Work required | Retype each line below without a single alteration.

Page-level text extractions
──────

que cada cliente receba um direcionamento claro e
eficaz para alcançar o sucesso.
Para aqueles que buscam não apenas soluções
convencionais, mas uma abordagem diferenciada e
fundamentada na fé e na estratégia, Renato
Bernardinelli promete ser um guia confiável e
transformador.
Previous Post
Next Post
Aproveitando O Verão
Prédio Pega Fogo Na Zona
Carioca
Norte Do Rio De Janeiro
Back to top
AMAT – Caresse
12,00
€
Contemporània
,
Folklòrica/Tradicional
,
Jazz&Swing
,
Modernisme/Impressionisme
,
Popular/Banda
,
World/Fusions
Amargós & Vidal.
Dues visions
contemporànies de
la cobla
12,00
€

──────

Response area |
que cada cliente receba um direcionamento claro e
eficaz para alcançar o sucesso.
Para aqueles que buscam não apenas soluções
convencionais, mas uma abordagem diferenciada e
fundamentada na fé e na estratégia, Renato
Bernardinelli promete ser um guia confiável e
transformador.
Previous Post
Next Post
Aproveitando O Verão
Prédio Pega Fogo Na Zona
Carioca
Norte Do Rio De Janeiro
Back to top
AMAT – Caresse
12,00
€
Contemporània
,
Folklòrica/Tradicional
,
Jazz&Swing
,
Modernisme/Impressionisme
,
Popular/Banda
,
World/Fusions
Amargós & Vidal.
Dues visions
contemporànies de
la cobla
12,00
€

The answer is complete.